Just over a month into its season, Cornell sailing still only has one goal: continue to focus on competing with the best of the best as it looks to improve its performance.
And if recent results are to be believed, the team has not had much difficulty sticking to this objective.
The team’s biggest win of the year, so far, has been a first place finish in a national event at the Naval Academy — which head coach Brian Clancy referred to as “probably the most impressive win we’ve ever had as a program.”
This event was the Jen Harris Women’s Regatta, held in late September, in which the Big Red placed a stunning first of 17 teams. Cornell also placed third in the national championships under Clancy’s coaching in 2013, the year before women’s sailing was elevated to varsity status.
But as Clancy sees it, the dominating finish represented the team’s greatest accomplishment only from a ‘results standpoint.’
Instead, the coach believes the squad’s collective core values constitute the more impressive aspect of the program.

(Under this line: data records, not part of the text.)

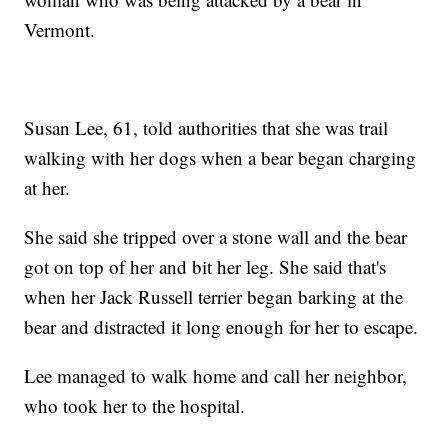
Vermont.
Susan Lee, 61, told authorities that she was trail
walking with her dogs when a bear began charging
at her.
She said she tripped over a stone wall and the bear
got on top of her and bit her leg. She said that's
when her Jack Russell terrier began barking at the
bear and distracted it long enough for her to escape.
Lee managed to walk home and call her neighbor,
who took her to the hospital.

“Our greatest accomplishment this season, so far, is our ability to have mutual respect for people,” Clancy said.
And given the co-ed nature of the team, this acceptance is vital to its success.
“Men and women — or just humans for that matter — just compete,” Clancy said, paying careful attention to use inclusive language to better illustrate the team’s culture.
Though some regattas are co-ed, whereas others allow only women to participate, Clancy views the entire sailing team as a singular unit.
When speaking about the team, Clancy does not refer to the differences between the co-ed and all-women’s regattas aside from the aspect of uniqueness that this system brings to the sport.
“I don’t think anyone else does that,” Clancy said proudly of the sport’s co-ed nature.
Clancy did not mention any sailors by name, and instead spoke highly of the entire senior class — boasting that they “show a great deal of leadership” and “even when we’re not in team practices … they’re still holding the values high for the team.”
The team will look to maintain its competitive edge, even as schoolwork intensifies in this part of the year.
“We’ve got our academics to make sure we’re staying on top of. We’ve got our aspirations, healthy life balances, staying consistent, that’s the challenge,” Clancy said. “But we’re in the midst of it — we’re in the heart of the season.”
Cornell’s record has been somewhat inconsistent on paper; its results span from a 16th of 17 finish at the Faye Bennett Laser Radial competition to its first place finish at the Naval Academy.
Despite the wide range, the Red has still managed to hold its own against a number of tough teams, and aims to keep up momentum as it gears up for its final four regattas.
“I could not be more proud of our team,” Clancy said. “We know we’re capable of being really successful … our goal is to continue to work hard and peak at the right times.”
“We’re out on a natural arena. Cayuga Lake … is a big part of Cornell University — it’s a staple,” Clancy added.
Perhaps Cornell sailing will engrain itself in Cornell’s fabric just as Cayuga has.